Roma – Dopo 4 anni di accordi extra-giudiziari e 20mila cause legali mai approdate al dibattimento, RIAA, la celebre organizzazione delle grandi sorelle del disco, avrà l’onere della prova in un processo “vero e proprio”. Il caso Virgin v. Thomas vede di fronte il gotha della musica commerciale – Sony, Virgin, Warner e compagni – e la 30enne Jannie Thomas, originaria di Brainerd, Minnesota, in quello che potrebbe rappresentare un precedente legale fondamentale per l’intera crociata anti-P2P fin qui portata avanti dall’industria dell’intrattenimento.
Il copione è ormai un classico: i discografici accusano la donna di aver messo in condivisione sulla oramai decaduta rete di scambio Kazaa – che distribuisce soltanto un po’ di spyware e file fasulli ma, evidentemente, ancora continua a provocare grattacapi ai netizen – 1.702 brani musicali nel corso del 2005, senza alcuna autorizzazione.

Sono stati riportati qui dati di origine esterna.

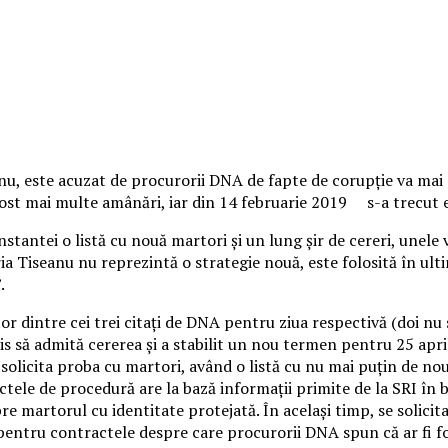
nu, este acuzat de procurorii DNA de fapte de corupție va mai
fost mai multe amânări, iar din 14 februarie 2019 s-a trecut e
nstantei o listă cu nouă martori și un lung șir de cereri, unele
 Tiseanu nu reprezintă o strategie nouă, este folosită în ultim
.
r dintre cei trei citați de DNA pentru ziua respectivă (doi nu 
cis să admită cererea și a stabilit un nou termen pentru 25 april
licita proba cu martori, având o listă cu nu mai puțin de nouă
ele de procedură are la bază informații primite de la SRI în ba
e martorul cu identitate protejată. În același timp, se solicita
pentru contractele despre care procurorii DNA spun că ar fi f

Per questo grave crimine RIAA chiede il pagamento della modica cifra di 3,9 milioni di dollari in danni, e in più le spese legali degli avvocati assoldati dall’industria. In tutta risposta, l’avvocato di Jannie Thomas ripete che la sua cliente si professa assolutamente innocente dei fatti ascritteli, e che non ha alcuna intenzione di venire a patti con i discografici ma vuole anzi andare fino in fondo.
Il nome Thomas è saltato fuori da una ingiunzione del querelante nei confronti del provider Charter Communications, obbligato a rivelare chi vi fosse dietro l’indirizzo IP 24.179.199.117 al quale RIAA attribuisce le operazioni di condivisione illegale.
La vicenda andrà sicuramente tenuta sotto stretta osservazione: non solo l’occasione sarà propizia per entrare nel dettaglio delle modalità investigative usate dalle major per rastrellare gli indirizzi Internet contro cui poi scagliarsi, ma c’è anche la possibilità che una eventuale decisione contraria al teorema-RIAA possa segnare un colpo durissimo alla strategia delle denunce a pioggia contro gli utenti del P2P.